Vectorstores implement an `as_retriever` method that will generate a Retriever, specifically a [VectorStoreRetriever](https://python.langchain.com/api_reference/core/vectorstores/langchain_core.vectorstores.base.VectorStoreRetriever.html). These retrievers include specific `search_type` and `search_kwargs` attributes that identify what methods of the underlying vector store to call, and how to parameterize them. For instance, we can replicate the above with the following:

In [13]:
retriever = vector_store.as_retriever(
    search_type="similarity",
    search_kwargs={"k": 1},
)

retriever.batch(
    [
        "How many distribution centers does Nike have in the US?",
        "When was Nike incorporated?",
    ],
)

[[Document(metadata={'page': 4, 'source': '../example_data/nke-10k-2023.pdf', 'start_index': 3125}, page_content='direct to consumer operations sell products through the following number of retail stores in the United States:\nU.S. RETAIL STORES NUMBER\nNIKE Brand factory stores 213 \nNIKE Brand in-line stores (including employee-only stores) 74 \nConverse stores (including factory stores) 82 \nTOTAL 369 \nIn the United States, NIKE has eight significant distribution centers. Refer to Item 2. Properties for further information.\n2023 FORM 10-K 2')],
 [Document(metadata={'page': 3, 'source': '../example_data/nke-10k-2023.pdf', 'start_index': 0}, page_content='Table of Contents\nPART I\nITEM 1. BUSINESS\nGENERAL\nNIKE, Inc. was incorporated in 1967 under the laws of the State of Oregon. As used in this Annual Report on Form 10-K (this "Annual Report"), the terms "we," "us," "our,"\n"NIKE" and the "Company" refer to NIKE, Inc. and its predecessors, subsidiaries and affiliates, collectivel

`VectorStoreRetriever` supports search types of `"similarity"` (default), `"mmr"` (maximum marginal relevance, described above), and `"similarity_score_threshold"`. We can use the latter to threshold documents output by the retriever by similarity score.
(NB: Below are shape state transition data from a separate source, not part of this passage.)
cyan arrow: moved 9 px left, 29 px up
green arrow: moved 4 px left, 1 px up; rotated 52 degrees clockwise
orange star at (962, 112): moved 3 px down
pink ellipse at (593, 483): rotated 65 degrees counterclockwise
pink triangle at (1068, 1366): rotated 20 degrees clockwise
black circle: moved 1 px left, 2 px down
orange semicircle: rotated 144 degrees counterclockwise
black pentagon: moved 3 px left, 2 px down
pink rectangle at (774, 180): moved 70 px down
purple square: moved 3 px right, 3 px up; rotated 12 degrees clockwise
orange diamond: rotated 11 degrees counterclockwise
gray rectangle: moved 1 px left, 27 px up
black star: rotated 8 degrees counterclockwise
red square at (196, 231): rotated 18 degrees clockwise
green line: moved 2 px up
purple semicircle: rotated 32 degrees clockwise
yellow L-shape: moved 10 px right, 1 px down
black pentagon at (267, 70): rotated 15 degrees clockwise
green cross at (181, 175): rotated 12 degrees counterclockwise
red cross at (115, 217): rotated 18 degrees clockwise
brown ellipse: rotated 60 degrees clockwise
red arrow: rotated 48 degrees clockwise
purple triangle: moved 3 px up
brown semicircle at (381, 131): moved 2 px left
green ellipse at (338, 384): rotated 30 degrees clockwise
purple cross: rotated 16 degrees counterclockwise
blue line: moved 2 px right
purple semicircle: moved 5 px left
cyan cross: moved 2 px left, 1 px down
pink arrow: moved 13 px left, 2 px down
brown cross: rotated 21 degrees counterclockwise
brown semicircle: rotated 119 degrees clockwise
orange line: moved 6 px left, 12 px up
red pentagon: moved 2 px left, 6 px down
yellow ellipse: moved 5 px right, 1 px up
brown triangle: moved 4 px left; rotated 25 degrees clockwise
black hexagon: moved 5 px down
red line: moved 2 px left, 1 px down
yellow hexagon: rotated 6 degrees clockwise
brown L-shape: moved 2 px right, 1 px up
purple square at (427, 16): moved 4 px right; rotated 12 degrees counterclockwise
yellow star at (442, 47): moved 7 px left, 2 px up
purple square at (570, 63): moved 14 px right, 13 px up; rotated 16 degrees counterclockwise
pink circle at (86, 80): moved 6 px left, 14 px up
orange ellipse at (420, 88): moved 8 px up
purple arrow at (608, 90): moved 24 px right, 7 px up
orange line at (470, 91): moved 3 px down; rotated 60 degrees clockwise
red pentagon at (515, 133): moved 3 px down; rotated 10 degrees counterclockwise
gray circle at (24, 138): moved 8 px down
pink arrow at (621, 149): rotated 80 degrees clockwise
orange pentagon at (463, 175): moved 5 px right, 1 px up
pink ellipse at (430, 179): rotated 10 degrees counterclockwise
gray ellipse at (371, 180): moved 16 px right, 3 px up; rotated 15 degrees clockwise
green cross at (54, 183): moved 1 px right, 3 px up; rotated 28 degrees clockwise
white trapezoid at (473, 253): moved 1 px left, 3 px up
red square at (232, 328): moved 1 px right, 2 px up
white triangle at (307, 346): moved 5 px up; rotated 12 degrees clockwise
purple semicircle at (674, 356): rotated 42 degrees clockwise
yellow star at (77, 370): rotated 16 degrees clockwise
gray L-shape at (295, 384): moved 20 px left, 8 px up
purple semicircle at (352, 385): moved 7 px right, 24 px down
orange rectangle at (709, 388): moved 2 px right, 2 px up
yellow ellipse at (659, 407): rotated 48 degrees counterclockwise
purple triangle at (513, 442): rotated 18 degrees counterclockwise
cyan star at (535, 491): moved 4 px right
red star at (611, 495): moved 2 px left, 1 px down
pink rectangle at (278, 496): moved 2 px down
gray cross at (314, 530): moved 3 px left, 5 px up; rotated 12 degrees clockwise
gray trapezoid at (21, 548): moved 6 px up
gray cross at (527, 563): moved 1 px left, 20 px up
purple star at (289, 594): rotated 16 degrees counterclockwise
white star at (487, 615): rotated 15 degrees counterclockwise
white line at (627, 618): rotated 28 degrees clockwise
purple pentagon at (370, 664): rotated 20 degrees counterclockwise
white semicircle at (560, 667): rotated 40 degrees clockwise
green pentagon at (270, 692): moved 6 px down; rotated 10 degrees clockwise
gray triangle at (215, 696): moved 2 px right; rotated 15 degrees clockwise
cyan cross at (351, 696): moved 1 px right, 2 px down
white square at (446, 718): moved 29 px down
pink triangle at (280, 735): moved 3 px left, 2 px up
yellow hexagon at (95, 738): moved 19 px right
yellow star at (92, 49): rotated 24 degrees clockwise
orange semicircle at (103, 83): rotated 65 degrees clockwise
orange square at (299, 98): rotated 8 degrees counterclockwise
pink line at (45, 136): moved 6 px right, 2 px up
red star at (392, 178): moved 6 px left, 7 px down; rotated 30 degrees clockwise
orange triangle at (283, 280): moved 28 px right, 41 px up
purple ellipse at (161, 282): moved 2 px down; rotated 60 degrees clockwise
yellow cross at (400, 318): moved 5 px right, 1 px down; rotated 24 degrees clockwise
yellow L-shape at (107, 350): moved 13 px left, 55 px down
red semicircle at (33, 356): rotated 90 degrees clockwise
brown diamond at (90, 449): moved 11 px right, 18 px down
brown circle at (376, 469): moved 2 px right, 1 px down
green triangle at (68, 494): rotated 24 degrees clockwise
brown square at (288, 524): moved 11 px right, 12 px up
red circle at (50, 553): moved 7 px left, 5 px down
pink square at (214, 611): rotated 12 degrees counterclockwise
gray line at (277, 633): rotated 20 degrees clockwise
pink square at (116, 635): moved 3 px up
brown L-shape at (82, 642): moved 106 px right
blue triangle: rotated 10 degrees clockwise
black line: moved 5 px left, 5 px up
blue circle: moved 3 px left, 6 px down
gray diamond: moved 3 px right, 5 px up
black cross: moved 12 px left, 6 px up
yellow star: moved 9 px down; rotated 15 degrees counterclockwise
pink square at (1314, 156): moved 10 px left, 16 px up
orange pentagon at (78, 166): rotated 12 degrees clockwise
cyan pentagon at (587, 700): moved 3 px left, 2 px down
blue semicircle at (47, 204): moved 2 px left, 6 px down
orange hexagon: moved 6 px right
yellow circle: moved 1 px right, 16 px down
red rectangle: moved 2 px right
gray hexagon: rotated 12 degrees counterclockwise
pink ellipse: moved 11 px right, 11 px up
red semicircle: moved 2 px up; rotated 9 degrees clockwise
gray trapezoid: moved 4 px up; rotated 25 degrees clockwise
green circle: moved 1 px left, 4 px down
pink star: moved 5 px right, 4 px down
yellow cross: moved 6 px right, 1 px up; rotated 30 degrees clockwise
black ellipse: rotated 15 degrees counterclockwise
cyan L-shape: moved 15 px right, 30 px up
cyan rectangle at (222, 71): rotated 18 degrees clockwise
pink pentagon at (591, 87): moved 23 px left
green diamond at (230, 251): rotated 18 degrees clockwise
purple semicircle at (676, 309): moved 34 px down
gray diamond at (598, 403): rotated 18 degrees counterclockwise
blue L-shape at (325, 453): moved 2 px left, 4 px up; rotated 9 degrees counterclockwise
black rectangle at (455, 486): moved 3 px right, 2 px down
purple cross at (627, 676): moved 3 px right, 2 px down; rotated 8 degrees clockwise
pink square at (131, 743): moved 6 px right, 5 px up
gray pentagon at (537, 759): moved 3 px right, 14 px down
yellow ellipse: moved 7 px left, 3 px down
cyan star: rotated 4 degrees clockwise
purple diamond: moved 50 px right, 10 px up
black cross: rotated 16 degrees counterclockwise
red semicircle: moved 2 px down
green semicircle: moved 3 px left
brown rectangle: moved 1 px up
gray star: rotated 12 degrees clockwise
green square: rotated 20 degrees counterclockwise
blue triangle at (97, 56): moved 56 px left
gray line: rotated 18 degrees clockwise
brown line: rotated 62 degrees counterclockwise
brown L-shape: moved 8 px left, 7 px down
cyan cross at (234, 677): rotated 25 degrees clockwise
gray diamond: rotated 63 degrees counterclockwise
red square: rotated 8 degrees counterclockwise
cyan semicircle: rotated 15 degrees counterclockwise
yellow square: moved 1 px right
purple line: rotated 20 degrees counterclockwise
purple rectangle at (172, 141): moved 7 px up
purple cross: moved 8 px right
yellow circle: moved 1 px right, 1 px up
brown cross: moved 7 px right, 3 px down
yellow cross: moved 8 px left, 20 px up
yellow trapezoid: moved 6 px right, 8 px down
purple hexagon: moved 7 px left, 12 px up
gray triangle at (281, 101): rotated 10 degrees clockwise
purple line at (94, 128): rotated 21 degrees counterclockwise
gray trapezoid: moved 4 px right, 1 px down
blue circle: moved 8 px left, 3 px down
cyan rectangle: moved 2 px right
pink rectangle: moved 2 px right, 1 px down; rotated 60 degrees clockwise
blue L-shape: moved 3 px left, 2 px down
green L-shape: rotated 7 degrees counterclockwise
Retrievers can easily be incorporated into more complex applications, such as [retrieval-augmented generation (RAG)](/docs/concepts/rag) applications that combine a given question with retrieved context into a prompt for a LLM. To learn more about building such an application, check out the [RAG tutorial](/docs/tutorials/rag) tutorial.

### Learn more:

Retrieval strategies can be rich and complex. For example:

- We can [infer hard rules and filters](/docs/how_to/self_query/) from a query (e.g., "using documents published after 2020");
- We can [return documents that are linked](/docs/how_to/parent_document_retriever/) to the retrieved context in some way (e.g., via some document taxonomy);
- We can generate [multiple embeddings](/docs/how_to/multi_vector) for each unit of context;
- We can [ensemble results](/docs/how_to/ensemble_retriever) from multiple retrievers;
- We can assign weights to documents, e.g., to weigh [recent documents](/docs/how_to/time_weighted_vectorstore/) higher.

The [retrievers](/docs/how_to#retrievers) section of the how-to guides covers these and other built-in retrieval strategies.

It is also straightforward to extend the [BaseRetriever](https://python.langchain.com/api_reference/core/retrievers/langchain_core.retrievers.BaseRetriever.html) class in order to implement custom retrievers. See our how-to guide [here](/docs/how_to/custom_retriever).


## Next steps

You've now seen how to build a semantic search engine over a PDF document.

For more on document loaders:

- [Conceptual guide](/docs/concepts/document_loaders)
- [How-to guides](/docs/how_to/#document-loaders)
- [Available integrations](/docs/integrations/document_loaders/)

For more on embeddings:

- [Conceptual guide](/docs/concepts/embedding_models/)
- [How-to guides](/docs/how_to/#embedding-models)
- [Available integrations](/docs/integrations/text_embedding/)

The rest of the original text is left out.